◆ TASK INSTRUCTIONS
Your output should reproduce each entry exactly, with none of its pictures.

◆ SUPPLIED INFORMATION

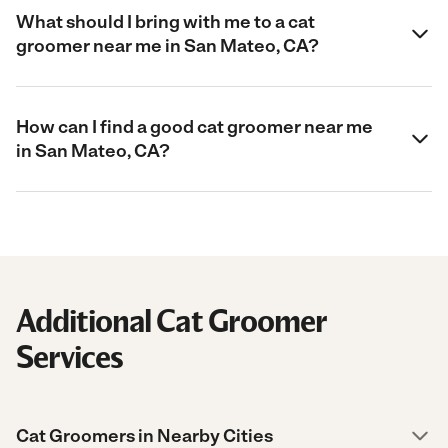
What should I bring with me to a cat
groomer near me in San Mateo, CA?
How can I find a good cat groomer near me
in San Mateo, CA?
Additional Cat Groomer
Services
Cat Groomers in Nearby Cities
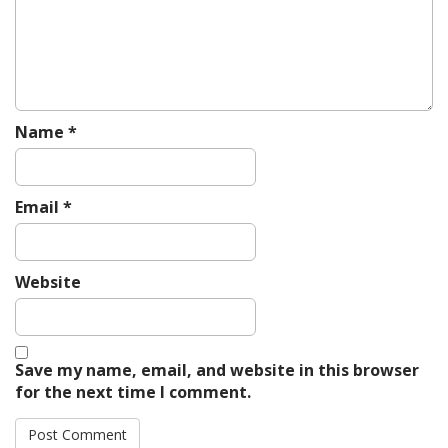
o
n
Name
*
Email
*
Website
Save my name, email, and website in this browser
for the next time I comment.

◆ EXERCISE RESPONSE
What should I bring with me to a cat
groomer near me in San Mateo, CA?
How can I find a good cat groomer near me
in San Mateo, CA?
Additional Cat Groomer
Services
Cat Groomers in Nearby Cities
o
n
Name
*
Email
*
Website
Save my name, email, and website in this browser
for the next time I comment.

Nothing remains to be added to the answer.